> **AIM OF THE EXERCISE**: Write out each entry below exactly. Do not include the images.

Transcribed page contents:
▼
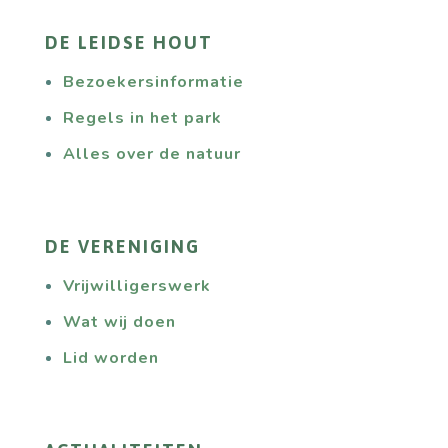
DE LEIDSE HOUT
Bezoekersinformatie
Regels in het park
Alles over de natuur
DE VERENIGING
Vrijwilligerswerk
Wat wij doen
Lid worden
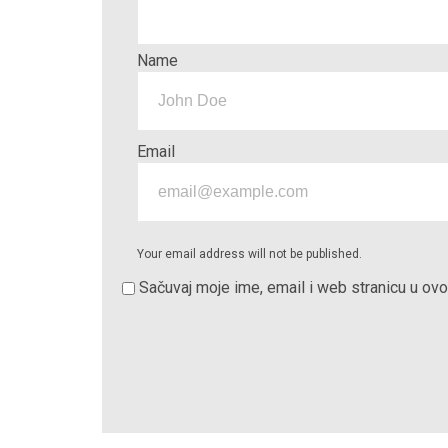
Name
Email
Your email address will not be published.
Sačuvaj moje ime, email i web stranicu u o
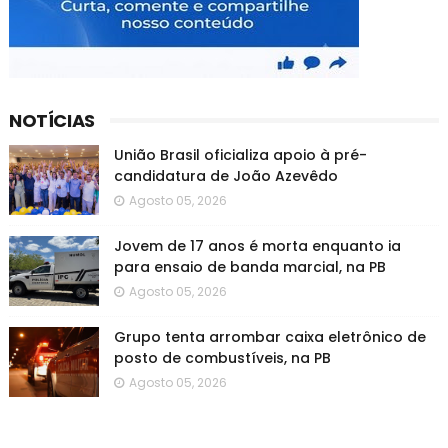
NOTÍCIAS
União Brasil oficializa apoio à pré-
candidatura de João Azevêdo
Agosto 05, 2026
Jovem de 17 anos é morta enquanto ia
para ensaio de banda marcial, na PB
Agosto 05, 2026
Grupo tenta arrombar caixa eletrônico de
posto de combustíveis, na PB
Agosto 05, 2026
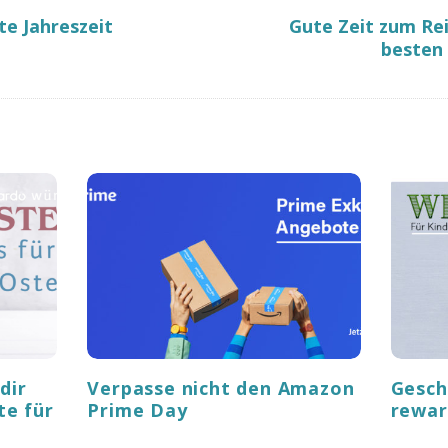
lte Jahreszeit
Gute Zeit zum Rei
besten
dir
Verpasse nicht den Amazon
Gesch
te für
Prime Day
rewa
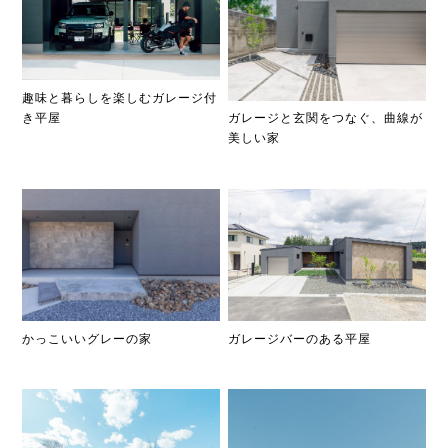
趣味と暮らしを楽しむガレージ付
き平屋
ガレージと玄関をつなぐ、曲線が
美しい家
ガレージバーのある平屋
かっこいいグレーの家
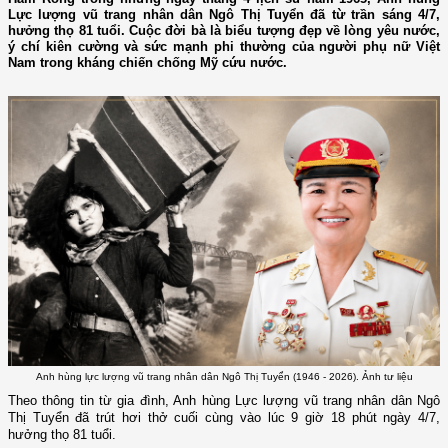
Lực lượng vũ trang nhân dân Ngô Thị Tuyển đã từ trần sáng 4/7,
hưởng thọ 81 tuổi. Cuộc đời bà là biểu tượng đẹp về lòng yêu nước,
ý chí kiên cường và sức mạnh phi thường của người phụ nữ Việt
Nam trong kháng chiến chống Mỹ cứu nước.
Anh hùng lực lượng vũ trang nhân dân Ngô Thị Tuyển (1946 - 2026). Ảnh tư liệu
Theo thông tin từ gia đình, Anh hùng Lực lượng vũ trang nhân dân Ngô
Thị Tuyển đã trút hơi thở cuối cùng vào lúc 9 giờ 18 phút ngày 4/7,
hưởng thọ 81 tuổi.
▲
> **SOLUTION FOR THIS EXERCISE**:
DE LEIDSE HOUT
Bezoekersinformatie
Regels in het park
Alles over de natuur
DE VERENIGING
Vrijwilligerswerk
Wat wij doen
Lid worden
Name
Email
Your email address will not be published.
Sačuvaj moje ime, email i web stranicu u o
NOTÍCIAS
União Brasil oficializa apoio à pré-
candidatura de João Azevêdo
Agosto 05, 2026
Jovem de 17 anos é morta enquanto ia
para ensaio de banda marcial, na PB
Agosto 05, 2026
Grupo tenta arrombar caixa eletrônico de
posto de combustíveis, na PB
Agosto 05, 2026
lte Jahreszeit
Gute Zeit zum Rei
besten
dir
Verpasse nicht den Amazon
Gesch
te für
Prime Day
rewa
趣味と暮らしを楽しむガレージ付
き平屋
ガレージと玄関をつなぐ、曲線が
美しい家
ガレージバーのある平屋
かっこいいグレーの家
Lực lượng vũ trang nhân dân Ngô Thị Tuyển đã từ trần sáng 4/7,
hưởng thọ 81 tuổi. Cuộc đời bà là biểu tượng đẹp về lòng yêu nước,
ý chí kiên cường và sức mạnh phi thường của người phụ nữ Việt
Nam trong kháng chiến chống Mỹ cứu nước.
Anh hùng lực lượng vũ trang nhân dân Ngô Thị Tuyển (1946 - 2026). Ảnh tư liệu
Theo thông tin từ gia đình, Anh hùng Lực lượng vũ trang nhân dân Ngô
Thị Tuyển đã trút hơi thở cuối cùng vào lúc 9 giờ 18 phút ngày 4/7,
hưởng thọ 81 tuổi.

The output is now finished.